Thinking Through Friedrich Nietzsche (1844-1900)’s Philosophy on Art Essence


The work begins not with an overture—but with water. Not symbolic water. Real water: droplets, bowls, ripples. Before words, before narrative, before religion—sensation. Tan Dun reminds us that the human is not born into language, but into texture, vibration, rhythm.


Nietzsche would immediately sense the philosophical daring: Here is a Passion that does not preach. It stages. It immerses. It awakens the body before the mind.


This is no sentimental Christianity. The Gospel text is fragmented, stretched, refracted. Christ here is not dogma. He is voice, gesture, breath in rhythm. The vocal soloists moan, whisper, chant, scream—not as characters, but as sonic vessels of human extremes.


“What were the greatest events of the past two thousand years? Not the birth of Christ, but the death of God.”


Tan Dun does not dispute this. Instead, he performs it. This Passion does not restore belief. It transfigures the Passion into a ritual of sensory witness. No doctrine. No savior. Only a communal act of aesthetic remembering.

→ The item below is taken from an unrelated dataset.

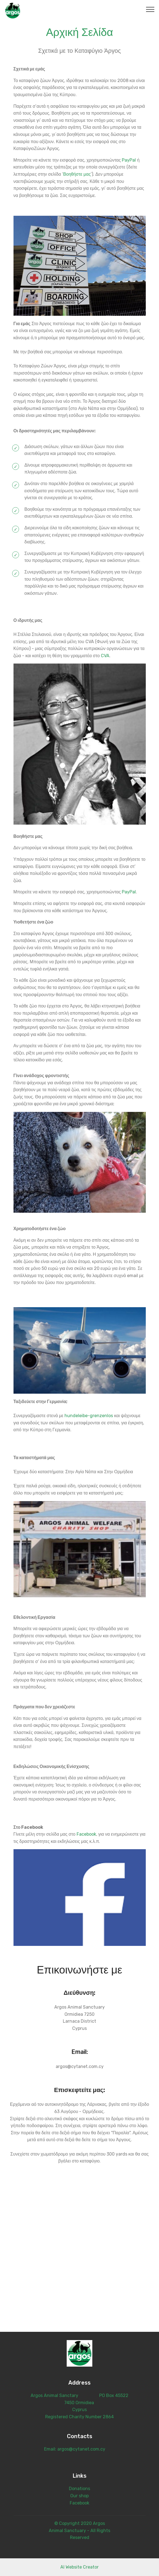 The height and width of the screenshot is (2576, 159). I want to click on Facebook, so click(86, 1834).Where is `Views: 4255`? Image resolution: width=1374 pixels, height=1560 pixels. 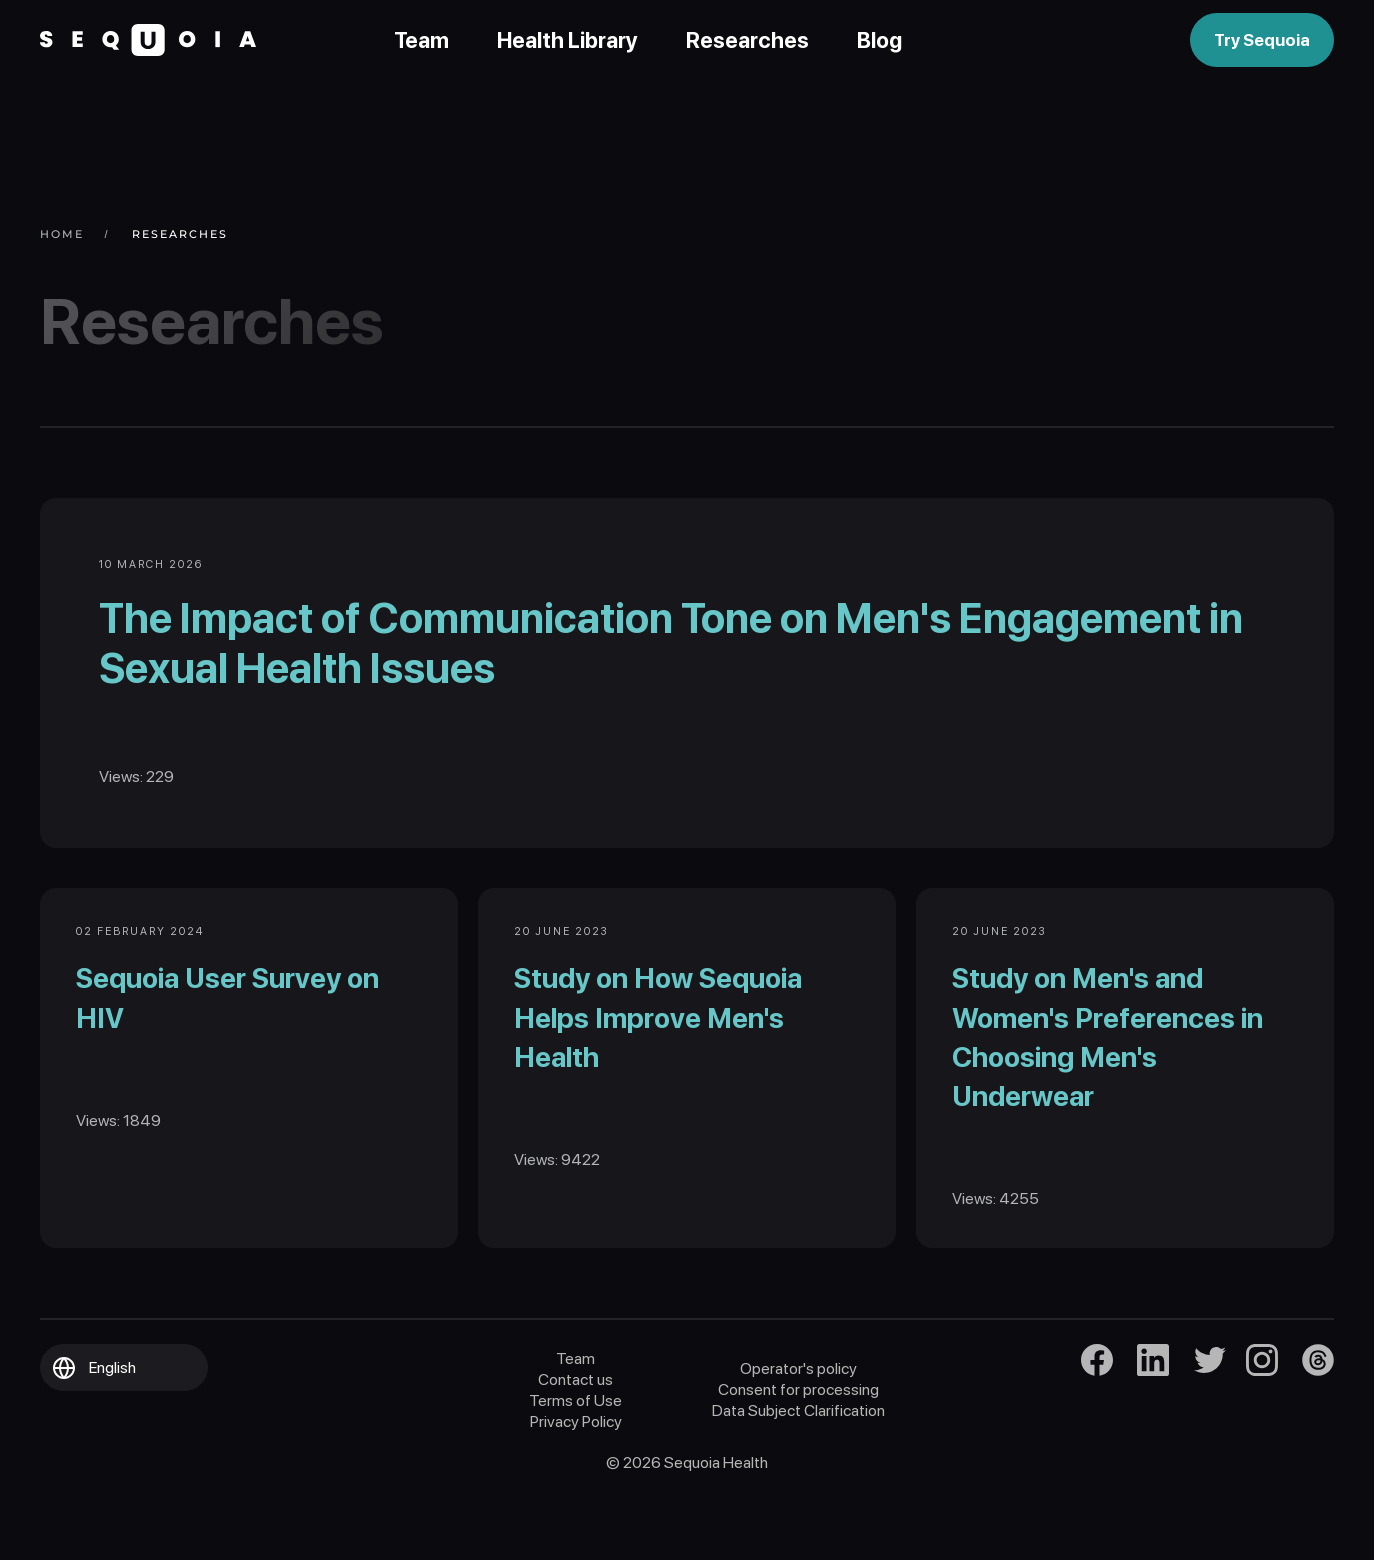 Views: 4255 is located at coordinates (999, 1225).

And what of the water? Nietzsche would ask: Is this kitsch? A gesture toward the mystical East?


No. The water is not effect. It is metaphysics liquified. It is the Dionysian in Taoist form: mutable, fragile, ungraspable. It replaces Bach’s stable harmonic system with a medium that sings in slowness, in drops, in waves. And Nietzsche would say: Here is an art that does not construct meaning—but flows with it, without claiming it.

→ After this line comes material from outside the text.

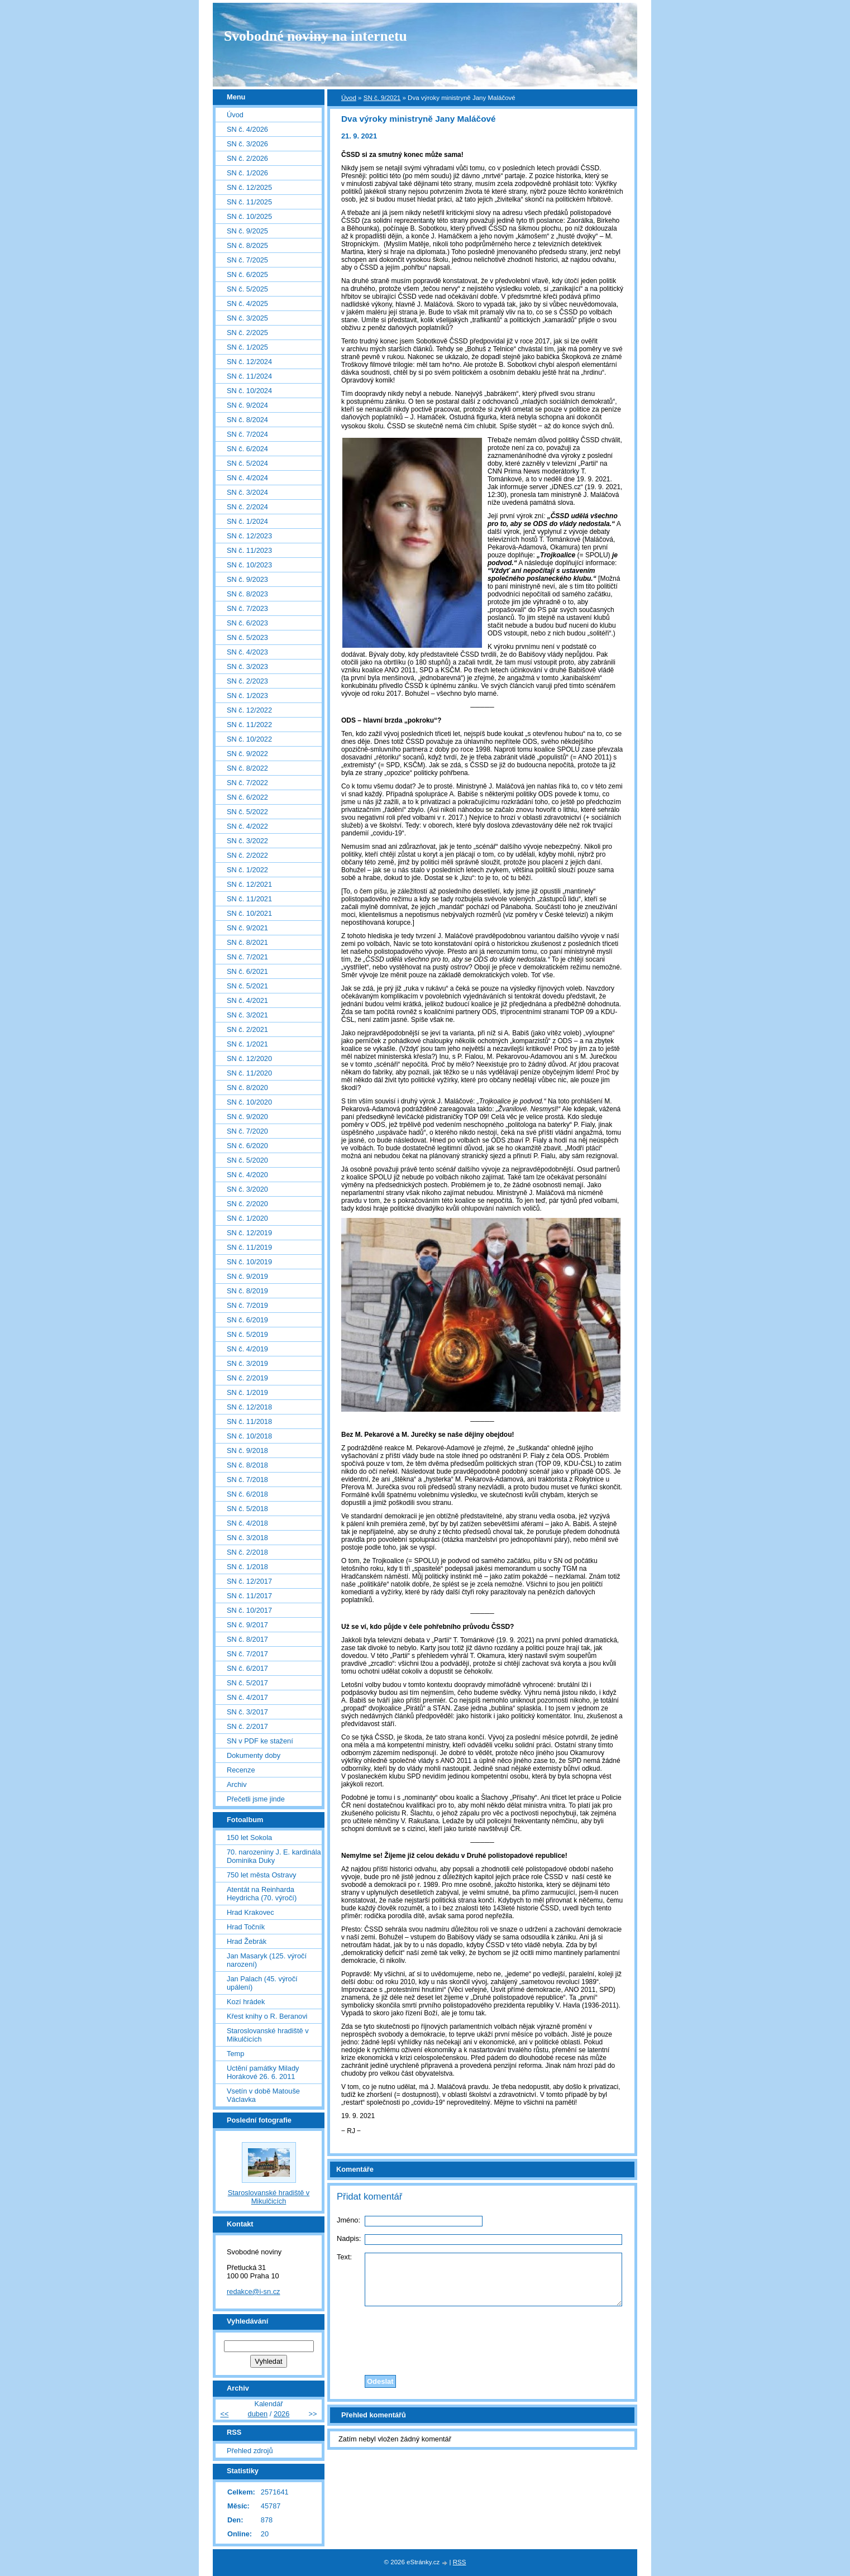 The image size is (850, 2576). What do you see at coordinates (249, 1581) in the screenshot?
I see `SN č. 12/2017` at bounding box center [249, 1581].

Tan Dun’s use of Chinese musical language is not exoticism. It is genealogy reversed. Just as Nietzsche in The Birth of Tragedy traced Western art back to the tension between Apollo and Dionysus, here Tan Dun recomposes that tension globally. The “Passion” becomes a crucifixion of fixed identity, and a resurrection of plural form.


When the choir intones fragmented Latin over percussive water rhythms, Nietzsche would hear not belief, but invocation. Not God as master, but sound as origin.


“We must remain true to the earth, and build our temples from the materials of becoming.”


Tan Dun has done exactly this. His temple is not stone. It is water, voice, and breath. It honors suffering—not with guilt or penance—but with a sonic ecology that holds pain and beauty in fragile balance.


In the final movement, the choir sings "Resurrexit", but not triumphantly. There is no Hallelujah. Only resonance. A tone that hangs. A drip that continues. No grand conclusion—only the world, made slightly more luminous through ritual sound.


Nietzsche would not kneel to this work. But he would listen, fully. And he would say: Here, perhaps, is the future of sacred art—not as creed, but as shared attentiveness; not as salvation, but as aesthetic stillness in a world that no longer believes—but still wants to feel.


This is not the return of God.


It is the resurrection of the sacred through form.


And Nietzsche would smile—not in reverence, but in affirmation: Yes. Let art be this.